Culturally, student athletes are not seen as "normal" students – rather, they provide a service to the college. Where most students get something from the college, student athletes give to the college, and we should be so lucky to have them grace us with their presence. It is a part of the status quo: high-status students on campus are athletes, especially males who play the most popular sports, like football, basketball, or baseball. These students carry social privilege.

Obviously, athletes are not naturally ethically worse than other students. I am simply saying that absolutely no one is immune to the culture that surrounds him/her, and we have a weird culture.

On average, athletes are more likely than other students on campus to buy into the cross-cultural concept of robust masculinity, which, in extreme cases, can lead to increased sexual aggression. Don't just take it from a non-athlete like me. Even Kareem Abdul-Jabbar, an NBA champion and a former UCLA basketball player, declared the cultural privilege from which he benefited.

"I'm especially aware of the culture of entitlement that athletes feel... they strut around campus with the belief that they can do no wrong."

I am not going to sugarcoat the point that we all know well: football players are comparable to celebrities on campus, which has dangerous implications for a certain untouchability in mindsets.

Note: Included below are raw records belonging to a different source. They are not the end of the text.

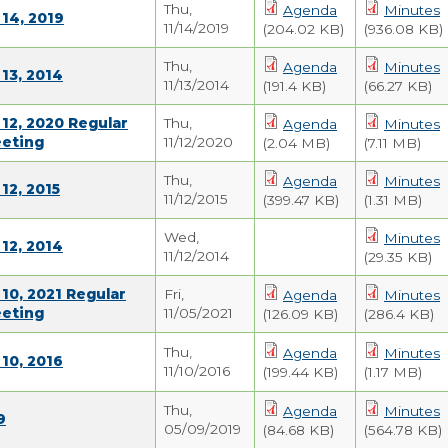
Thu,
Agenda
Minutes
14, 2019
11/14/2019
(204.02 KB)
(936.08 KB)
Thu,
Agenda
Minutes
13, 2014
11/13/2014
(191.4 KB)
(66.27 KB)
12, 2020 Regular
Thu,
Agenda
Minutes
eeting
11/12/2020
(2.04 MB)
(7.11 MB)
Thu,
Agenda
Minutes
12, 2015
11/12/2015
(399.47 KB)
(1.31 MB)
Wed,
Minutes
12, 2014
11/12/2014
(29.35 KB)
10, 2021 Regular
Fri,
Agenda
Minutes
eeting
11/05/2021
(126.09 KB)
(286.4 KB)
Thu,
Agenda
Minutes
10, 2016
11/10/2016
(199.44 KB)
(1.17 MB)
Thu,
Agenda
Minutes
9
05/09/2019
(84.68 KB)
(564.78 KB)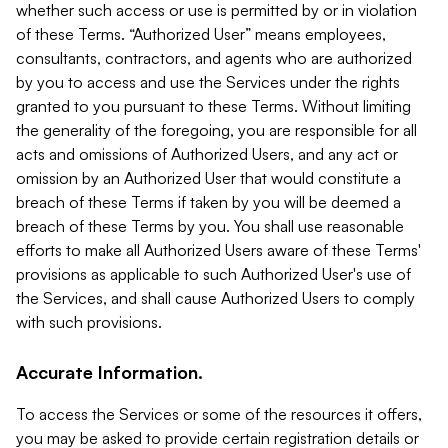
whether such access or use is permitted by or in violation
of these Terms. “Authorized User” means employees,
consultants, contractors, and agents who are authorized
by you to access and use the Services under the rights
granted to you pursuant to these Terms. Without limiting
the generality of the foregoing, you are responsible for all
acts and omissions of Authorized Users, and any act or
omission by an Authorized User that would constitute a
breach of these Terms if taken by you will be deemed a
breach of these Terms by you. You shall use reasonable
efforts to make all Authorized Users aware of these Terms'
provisions as applicable to such Authorized User's use of
the Services, and shall cause Authorized Users to comply
with such provisions.
Accurate Information.
To access the Services or some of the resources it offers,
you may be asked to provide certain registration details or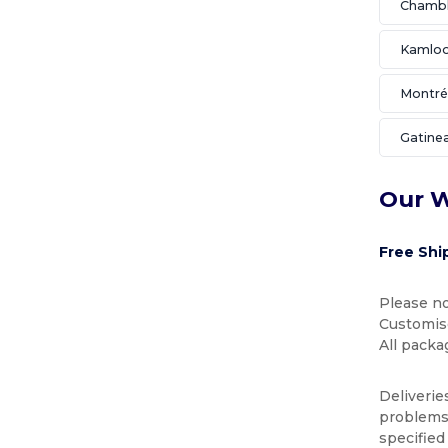
Chamb
Kamlo
Montré
Gatine
Our W
Free Shi
Please no
Customise
All packa
Deliverie
problems 
specified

Institutionally, colleges are as inclined to protect the perpetrator over non-athletic peers. A Senate report concluded that administrators tend to do three actions to protect their athletes, and therefore, their brand.

1. Higher-ups at the school discourage victims from reporting to police outside of the university. In this method, they let the campus police "handle it" and not report to less-biased city forces.

2. Admins downplay an assault's severity, making it less 'criminal', more unintentional and of an event to "move on from".

3. The athletic department can work with the administration and strategically delay proceedings while athletes finish their season.

If these three things are not enough as far as systemic ethical transgressions go, when athletes are found responsible for sexual assault, they may face small consequences.

Just to pull an infamous example from my home state of Texas, Baylor University continues to wrestle with how to deal with battery; I don't need to go over the sheer amount of claims that they were conscious and compliant to most allegations of assault involving their student-athletes.

So, not only is our mindset messed up, but the administration who is supposed to protect us is similarly bungled.

Obviously, athletes are not bad people, only people that are subject to their environment and protected by their talent. But crime is crime. The unnamed victim of Brock Turner said it well as she argued that being "an athlete at a university should not be an entitlement to leniency, but an opportunity to send a message that sexual assault is against the law" no matter your status.

Throwing a ball does not make someone above the rules.

Yes, I realize that my words have become trite. Scary articles, documentaries, and books about the sheer magnitude of sexual crime in college abound. But I see my seemingly-repetitive diction more as a reflection of our fallen collegiate system, rather than of myself.

With my article, I only ask that you keep fighting for victims like my childhood friend, for the classmate who sits next to you in lecture, for yourself. This institutional and social discrepancy of "athletics above all else" happens at more universities than I had the breath to mention.

Your first step is taking a searing examination at the failure of American universities to grapple successfully with campus rape in the systematic pattern of protecting student athletes more than other students. The next steps follow naturally. Take part in the activism at your school, encourage survivors, and productively confront the problem. Fear not, the policies will change with your effort.

Politics aside, we are in a time for you to continue speaking the truth, even if your voice trembles.